◆ ASSIGNMENT ◆
Beneath this instruction is a listing; print exactly the lines in it starting at the line that contains "trimestre de 2024, acontece" and going through the line that contains "públicas e ampliar".
- Opening Delimiter -
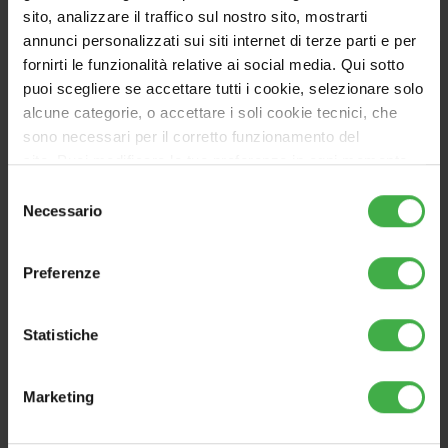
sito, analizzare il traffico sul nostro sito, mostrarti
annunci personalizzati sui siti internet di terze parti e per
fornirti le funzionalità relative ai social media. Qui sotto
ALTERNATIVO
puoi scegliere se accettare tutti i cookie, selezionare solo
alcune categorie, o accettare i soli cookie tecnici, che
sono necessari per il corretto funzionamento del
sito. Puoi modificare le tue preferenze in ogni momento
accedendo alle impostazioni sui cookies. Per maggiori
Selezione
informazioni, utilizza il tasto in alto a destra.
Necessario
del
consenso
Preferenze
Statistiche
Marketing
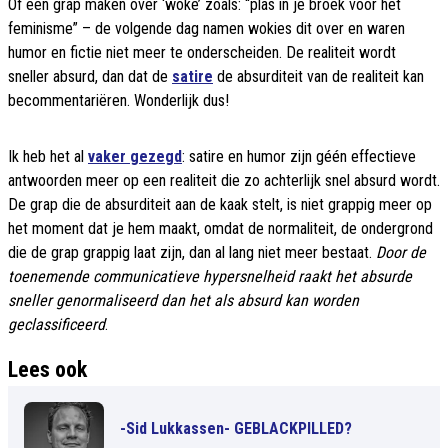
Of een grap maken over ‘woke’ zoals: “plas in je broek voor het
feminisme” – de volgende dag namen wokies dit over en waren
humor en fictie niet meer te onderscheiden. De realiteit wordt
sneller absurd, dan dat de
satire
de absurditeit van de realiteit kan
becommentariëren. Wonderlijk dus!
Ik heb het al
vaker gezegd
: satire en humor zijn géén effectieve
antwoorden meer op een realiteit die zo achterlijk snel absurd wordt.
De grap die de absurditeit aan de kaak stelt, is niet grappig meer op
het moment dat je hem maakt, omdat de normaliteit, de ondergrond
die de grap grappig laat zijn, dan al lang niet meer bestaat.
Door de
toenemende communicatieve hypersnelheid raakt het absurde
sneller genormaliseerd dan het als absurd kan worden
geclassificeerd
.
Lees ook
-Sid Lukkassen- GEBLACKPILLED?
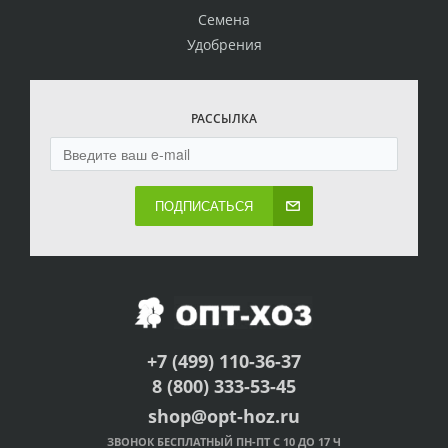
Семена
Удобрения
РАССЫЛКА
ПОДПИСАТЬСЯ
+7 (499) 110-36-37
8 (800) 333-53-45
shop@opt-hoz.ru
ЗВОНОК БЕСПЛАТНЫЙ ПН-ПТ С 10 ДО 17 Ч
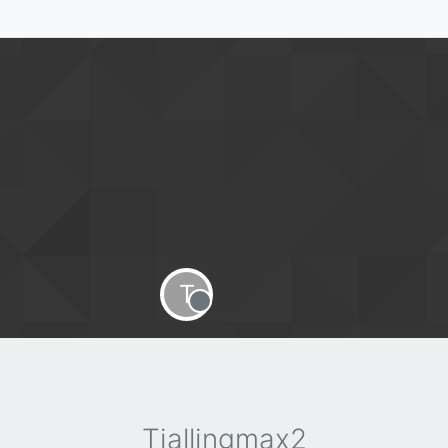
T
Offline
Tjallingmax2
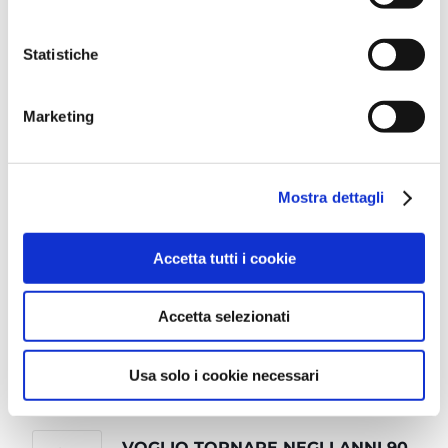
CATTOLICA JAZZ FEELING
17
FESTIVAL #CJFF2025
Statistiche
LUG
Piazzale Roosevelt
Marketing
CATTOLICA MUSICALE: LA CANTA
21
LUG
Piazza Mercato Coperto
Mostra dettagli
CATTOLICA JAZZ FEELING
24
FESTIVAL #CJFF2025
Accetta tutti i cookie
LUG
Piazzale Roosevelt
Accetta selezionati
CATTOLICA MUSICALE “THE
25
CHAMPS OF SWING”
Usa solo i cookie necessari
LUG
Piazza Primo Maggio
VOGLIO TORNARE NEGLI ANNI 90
- Closing Delimiter -
- Opening Delimiter -
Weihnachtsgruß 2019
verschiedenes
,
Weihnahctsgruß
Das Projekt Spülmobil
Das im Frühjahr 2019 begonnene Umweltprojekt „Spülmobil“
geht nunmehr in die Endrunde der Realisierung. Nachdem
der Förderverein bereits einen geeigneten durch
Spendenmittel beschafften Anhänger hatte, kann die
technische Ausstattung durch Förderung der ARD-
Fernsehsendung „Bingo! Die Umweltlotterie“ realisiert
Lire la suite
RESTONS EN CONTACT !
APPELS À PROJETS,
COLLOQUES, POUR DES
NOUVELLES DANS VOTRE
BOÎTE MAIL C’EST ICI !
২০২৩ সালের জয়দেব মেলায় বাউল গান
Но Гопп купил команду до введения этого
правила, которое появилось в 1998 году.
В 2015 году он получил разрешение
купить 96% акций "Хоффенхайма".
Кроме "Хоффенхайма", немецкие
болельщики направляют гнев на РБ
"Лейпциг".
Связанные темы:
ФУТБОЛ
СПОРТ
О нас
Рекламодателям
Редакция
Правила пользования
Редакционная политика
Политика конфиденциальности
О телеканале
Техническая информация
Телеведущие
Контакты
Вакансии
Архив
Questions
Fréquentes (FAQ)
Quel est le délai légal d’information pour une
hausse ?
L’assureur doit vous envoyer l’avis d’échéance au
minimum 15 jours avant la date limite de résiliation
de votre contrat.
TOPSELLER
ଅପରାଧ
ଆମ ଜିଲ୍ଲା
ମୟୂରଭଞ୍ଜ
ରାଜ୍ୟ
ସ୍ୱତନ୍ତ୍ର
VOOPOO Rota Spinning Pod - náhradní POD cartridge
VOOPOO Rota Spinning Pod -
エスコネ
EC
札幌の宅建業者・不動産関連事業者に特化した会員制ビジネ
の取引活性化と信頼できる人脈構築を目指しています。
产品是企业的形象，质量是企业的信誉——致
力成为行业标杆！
- Closing Delimiter -
- Opening Delimiter -
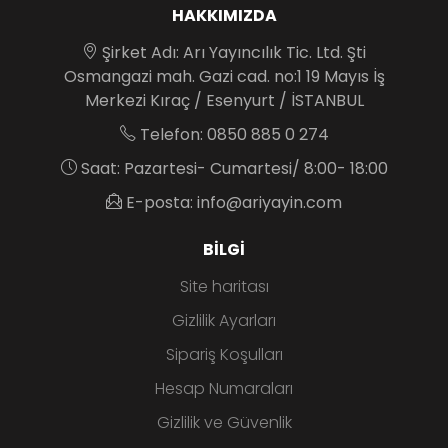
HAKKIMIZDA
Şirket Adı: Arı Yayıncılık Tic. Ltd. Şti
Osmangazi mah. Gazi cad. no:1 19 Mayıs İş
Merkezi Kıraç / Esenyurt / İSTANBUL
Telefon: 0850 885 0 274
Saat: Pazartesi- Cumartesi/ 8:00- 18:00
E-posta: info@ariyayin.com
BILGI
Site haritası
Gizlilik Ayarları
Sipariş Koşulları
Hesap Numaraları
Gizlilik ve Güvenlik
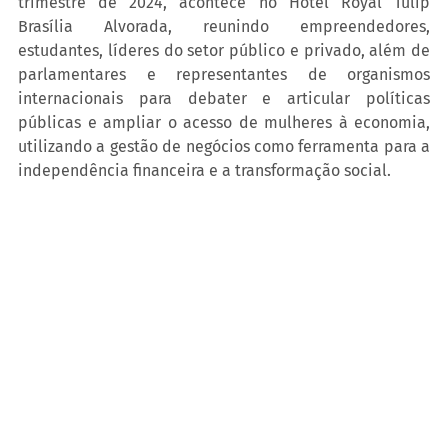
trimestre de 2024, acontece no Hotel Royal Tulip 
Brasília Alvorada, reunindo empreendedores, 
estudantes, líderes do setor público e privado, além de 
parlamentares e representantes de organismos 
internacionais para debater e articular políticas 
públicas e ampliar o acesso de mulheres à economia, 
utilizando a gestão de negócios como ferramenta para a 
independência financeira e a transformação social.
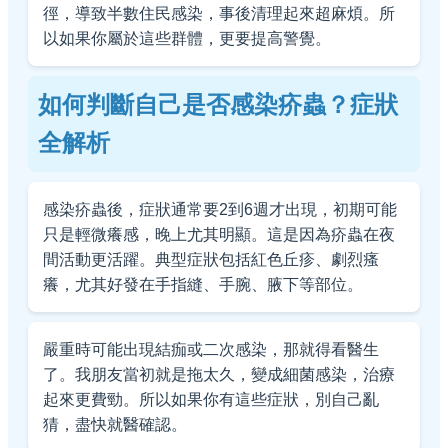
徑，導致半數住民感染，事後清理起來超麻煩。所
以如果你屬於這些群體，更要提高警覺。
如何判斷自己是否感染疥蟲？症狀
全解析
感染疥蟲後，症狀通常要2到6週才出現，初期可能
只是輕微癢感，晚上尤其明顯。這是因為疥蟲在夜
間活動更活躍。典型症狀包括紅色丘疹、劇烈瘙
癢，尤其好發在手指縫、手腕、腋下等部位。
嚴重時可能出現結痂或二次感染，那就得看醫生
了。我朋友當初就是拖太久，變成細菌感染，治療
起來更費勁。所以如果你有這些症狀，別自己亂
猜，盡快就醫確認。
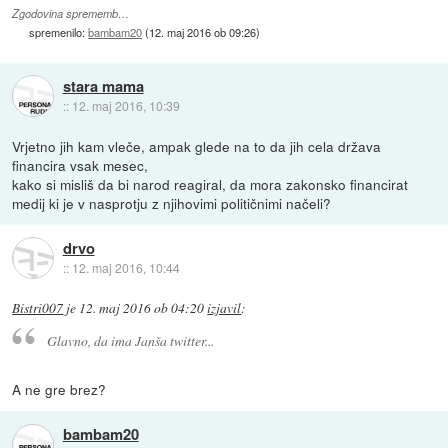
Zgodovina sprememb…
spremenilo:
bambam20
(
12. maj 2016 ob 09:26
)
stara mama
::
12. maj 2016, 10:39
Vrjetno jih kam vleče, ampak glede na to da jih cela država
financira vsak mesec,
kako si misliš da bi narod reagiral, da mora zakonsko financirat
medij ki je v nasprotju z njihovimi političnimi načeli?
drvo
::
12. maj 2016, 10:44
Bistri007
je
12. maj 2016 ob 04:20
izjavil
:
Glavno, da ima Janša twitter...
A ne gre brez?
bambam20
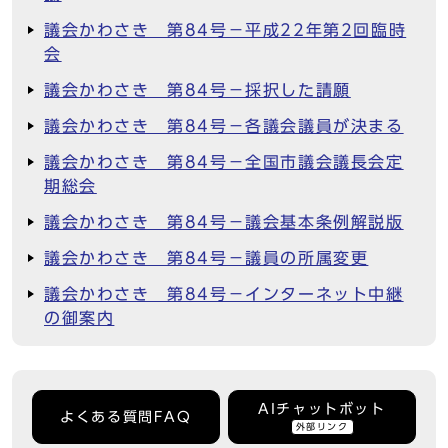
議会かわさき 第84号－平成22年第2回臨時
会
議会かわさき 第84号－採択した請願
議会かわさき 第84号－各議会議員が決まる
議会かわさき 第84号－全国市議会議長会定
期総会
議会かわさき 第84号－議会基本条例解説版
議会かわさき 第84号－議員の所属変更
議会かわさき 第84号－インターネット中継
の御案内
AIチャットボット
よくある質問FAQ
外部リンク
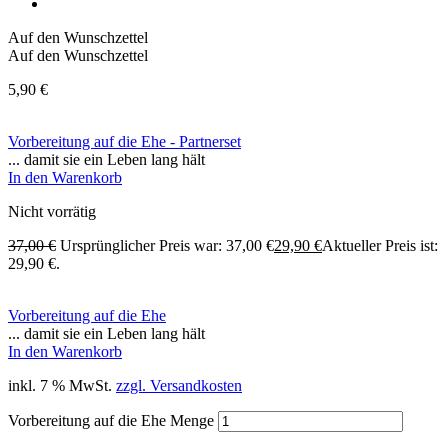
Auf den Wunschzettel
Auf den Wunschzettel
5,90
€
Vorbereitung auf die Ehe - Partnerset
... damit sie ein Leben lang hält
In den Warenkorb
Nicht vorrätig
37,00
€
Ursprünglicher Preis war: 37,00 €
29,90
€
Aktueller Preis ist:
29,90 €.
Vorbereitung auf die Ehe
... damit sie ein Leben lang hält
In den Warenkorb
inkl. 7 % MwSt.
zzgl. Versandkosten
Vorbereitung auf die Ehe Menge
- Closing Delimiter -
◆ OUTPUT BELOW ◆
trimestre de 2024, acontece no Hotel Royal Tulip 
Brasília Alvorada, reunindo empreendedores, 
estudantes, líderes do setor público e privado, além de 
parlamentares e representantes de organismos 
internacionais para debater e articular políticas 
públicas e ampliar o acesso de mulheres à economia, 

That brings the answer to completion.